Future Energy Australia (FEA) has secured a Clean Energy Future Fund (CEFF) grant from the Western Australian government for its renewable diesel biorefinery project at Narrogin for which Technip Energies recently started front-end engineering and design work.
FEA — a 50:50 joint venture between Carnarvon Energy and Frontier Impact Group — intends to invest the A$2 million (US$1.49 million) grant in project development, preliminary site works and engineering, procurement, construction and commissioning activities for the first of four biorefining modules.
Narrogin will be the first commercial scale renewable diesel production facility in Australia.

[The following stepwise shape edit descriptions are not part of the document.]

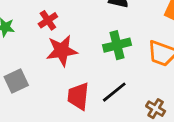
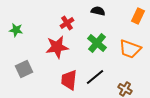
red cross: (48, 20) -> (67, 23), moved
green cross: (117, 45) -> (97, 43), turned -36

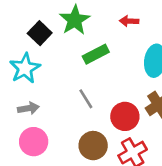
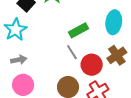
green rectangle: (96, 54) -> (78, 30), moved
gray line: (86, 99) -> (72, 52), moved

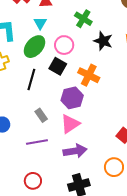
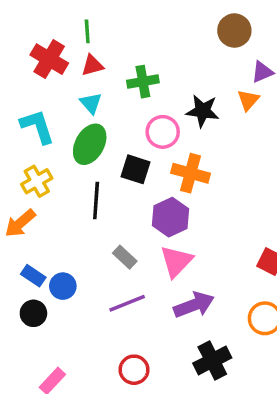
green cross: (83, 19) -> (143, 82), moved, turned -30
pink circle: (64, 45) -> (163, 132), moved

FEA chair Adrian Cook said the grant would assist the company to accelerate the pilot project towards feasibility and production, which is currently scheduled to commence late 2023.

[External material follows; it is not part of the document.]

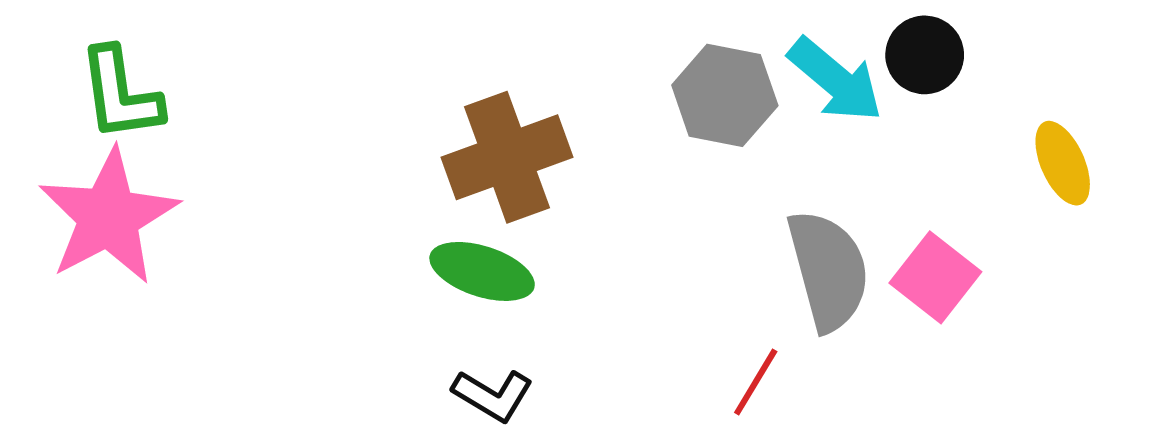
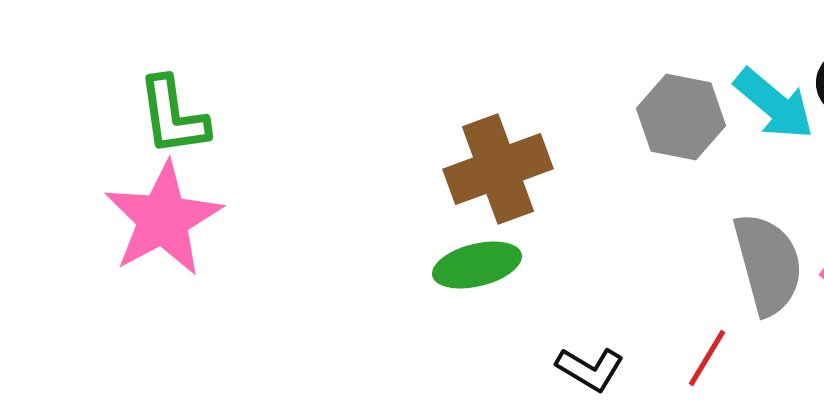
green ellipse: (482, 271) -> (477, 265), turned -32
black L-shape: (493, 395) -> (590, 369), moved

The Narrogin project could offset three tonnes of carbon dioxide emissions for every tonne of biomass processed at the renewable diesel refinery
“Our project has the potential to transform the approach to fuel production and use for individuals, business and organisations looking to reduce their carbon footprint,” he said.

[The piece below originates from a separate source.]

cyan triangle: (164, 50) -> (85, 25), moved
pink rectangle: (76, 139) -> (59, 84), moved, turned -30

“We’re really excited to push forward with developing the refinery and implementing our technology, which has the ability to create a circular economy, regional employment opportunities and significant carbon emission reduction.”
Carnarvon in March confirmed it had a 12-month exclusive option to purchase a 65-hectare site in the Shire of Narrogin for its first renewable diesel project.
Technical due diligence on the site is progressing well, and relevant regulatory approvals for the project are in preparation, the company this week said.
In tandem, FEA has commenced stakeholder consultations within the Shire of Narrogin to build awareness of the project’s importance to the region.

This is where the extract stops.